Supplied entries:
-=-=-=-=-

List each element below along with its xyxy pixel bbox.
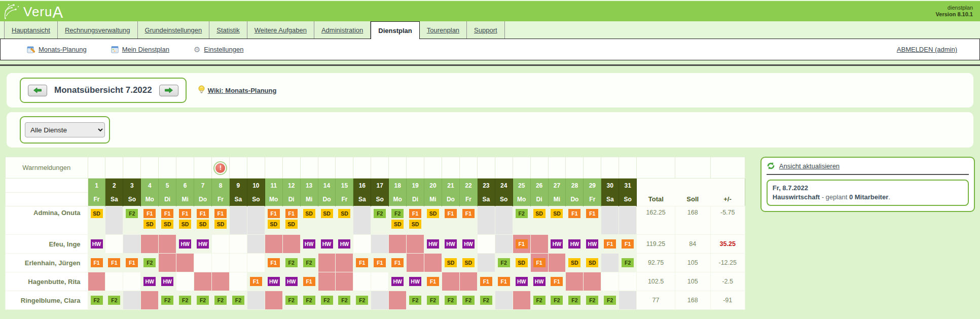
shift-cell[interactable] (247, 254, 265, 272)
shift-cell[interactable]: F1 (619, 235, 637, 254)
shift-cell[interactable]: F2 (530, 291, 548, 310)
shift-cell[interactable] (105, 206, 123, 235)
shift-cell[interactable] (407, 235, 424, 254)
shift-cell[interactable]: HW (336, 235, 353, 254)
shift-cell[interactable] (123, 272, 141, 291)
shift-cell[interactable]: HW (530, 272, 548, 291)
shift-cell[interactable]: F1 (459, 206, 477, 235)
shift-cell[interactable] (141, 291, 159, 310)
shift-cell[interactable] (105, 272, 123, 291)
shift-cell[interactable] (336, 254, 353, 272)
shift-cell[interactable] (247, 206, 265, 235)
shift-cell[interactable]: HW (566, 235, 584, 254)
shift-cell[interactable] (477, 235, 495, 254)
monats-planung-link[interactable]: Monats-Planung (27, 46, 87, 53)
shift-cell[interactable] (247, 291, 265, 310)
shift-cell[interactable]: HW (424, 235, 442, 254)
prev-month-button[interactable] (28, 85, 47, 96)
shift-cell[interactable]: SD (88, 206, 105, 235)
shift-cell[interactable]: HW (282, 272, 300, 291)
shift-cell[interactable] (88, 272, 105, 291)
shift-cell[interactable] (265, 235, 282, 254)
shift-cell[interactable]: F2 (548, 291, 566, 310)
shift-cell[interactable]: F1 (442, 206, 460, 235)
tab-weitere-aufgaben[interactable]: Weitere Aufgaben (247, 21, 314, 39)
shift-cell[interactable]: HW (584, 235, 601, 254)
shift-cell[interactable]: F1 (265, 254, 282, 272)
shift-cell[interactable]: HW (159, 272, 176, 291)
shift-cell[interactable]: F2 (282, 291, 300, 310)
shift-cell[interactable]: SD (318, 206, 336, 235)
shift-cell[interactable] (619, 206, 637, 235)
tab-tourenplan[interactable]: Tourenplan (420, 21, 467, 39)
shift-cell[interactable]: HW (389, 272, 407, 291)
shift-cell[interactable] (353, 235, 371, 254)
shift-cell[interactable]: F1 (584, 206, 601, 235)
dienst-filter-select[interactable]: Alle Dienste (25, 122, 105, 137)
shift-cell[interactable] (601, 272, 619, 291)
shift-cell[interactable]: SD (513, 254, 530, 272)
shift-cell[interactable]: HW (459, 235, 477, 254)
shift-cell[interactable]: F2 (407, 291, 424, 310)
shift-cell[interactable]: F1SD (159, 206, 176, 235)
shift-cell[interactable] (407, 254, 424, 272)
shift-cell[interactable] (566, 272, 584, 291)
shift-cell[interactable] (336, 272, 353, 291)
shift-cell[interactable]: F2 (318, 291, 336, 310)
shift-cell[interactable] (318, 254, 336, 272)
shift-cell[interactable]: F2 (566, 291, 584, 310)
shift-cell[interactable]: F2 (300, 291, 318, 310)
shift-cell[interactable]: F1SD (407, 206, 424, 235)
shift-cell[interactable] (318, 272, 336, 291)
shift-cell[interactable] (584, 272, 601, 291)
shift-cell[interactable] (477, 254, 495, 272)
tab-rechnungsverwaltung[interactable]: Rechnungsverwaltung (58, 21, 138, 39)
shift-cell[interactable]: F2 (371, 206, 389, 235)
shift-cell[interactable] (353, 272, 371, 291)
refresh-link[interactable]: Ansicht aktualisieren (779, 162, 840, 170)
shift-cell[interactable] (530, 235, 548, 254)
shift-cell[interactable] (247, 235, 265, 254)
shift-cell[interactable] (371, 235, 389, 254)
shift-cell[interactable]: F1 (300, 272, 318, 291)
shift-cell[interactable] (353, 206, 371, 235)
shift-cell[interactable]: HW (513, 272, 530, 291)
tab-grundeinstellungen[interactable]: Grundeinstellungen (138, 21, 210, 39)
tab-hauptansicht[interactable]: Hauptansicht (4, 21, 58, 39)
shift-cell[interactable]: HW (318, 235, 336, 254)
shift-cell[interactable]: F1 (389, 254, 407, 272)
shift-cell[interactable]: F2 (353, 291, 371, 310)
shift-cell[interactable]: F2 (229, 291, 247, 310)
shift-cell[interactable]: F1SD (176, 206, 194, 235)
shift-cell[interactable] (123, 291, 141, 310)
shift-cell[interactable] (442, 272, 460, 291)
wiki-link[interactable]: Wiki: Monats-Planung (208, 87, 277, 94)
tab-dienstplan[interactable]: Dienstplan (371, 21, 419, 39)
shift-cell[interactable]: HW (176, 235, 194, 254)
shift-cell[interactable]: F1SD (141, 206, 159, 235)
shift-cell[interactable]: F1 (513, 235, 530, 254)
shift-cell[interactable]: F1 (105, 254, 123, 272)
mein-dienstplan-link[interactable]: Mein Dienstplan (111, 46, 169, 53)
shift-cell[interactable] (601, 254, 619, 272)
shift-cell[interactable] (141, 235, 159, 254)
shift-cell[interactable]: F2 (159, 291, 176, 310)
shift-cell[interactable]: F1SD (282, 206, 300, 235)
shift-cell[interactable]: F2 (123, 206, 141, 235)
shift-cell[interactable]: F2 (459, 291, 477, 310)
shift-cell[interactable] (229, 206, 247, 235)
shift-cell[interactable]: F2 (282, 254, 300, 272)
shift-cell[interactable] (601, 206, 619, 235)
shift-cell[interactable]: F2 (442, 291, 460, 310)
shift-cell[interactable]: SD (584, 254, 601, 272)
shift-cell[interactable]: F2 (477, 291, 495, 310)
shift-cell[interactable] (371, 291, 389, 310)
shift-cell[interactable]: F2 (176, 291, 194, 310)
shift-cell[interactable] (619, 291, 637, 310)
tab-statistik[interactable]: Statistik (209, 21, 247, 39)
shift-cell[interactable]: SD (424, 206, 442, 235)
shift-cell[interactable]: F1SD (265, 206, 282, 235)
shift-cell[interactable] (229, 254, 247, 272)
shift-cell[interactable]: F2 (212, 291, 230, 310)
shift-cell[interactable]: F2 (424, 291, 442, 310)
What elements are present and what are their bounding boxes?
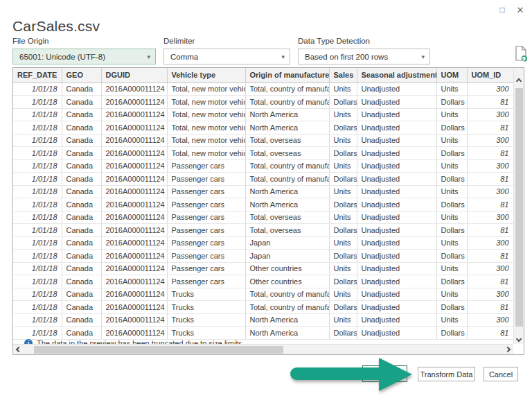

-=-=-=-=-

Activity: Your answer must consist of every line in the listing that contains "Monats".

Expected output:
monats-planung-link[interactable]: Monats-Planung (27, 46, 87, 53)
wiki-link[interactable]: Wiki: Monats-Planung (208, 87, 277, 94)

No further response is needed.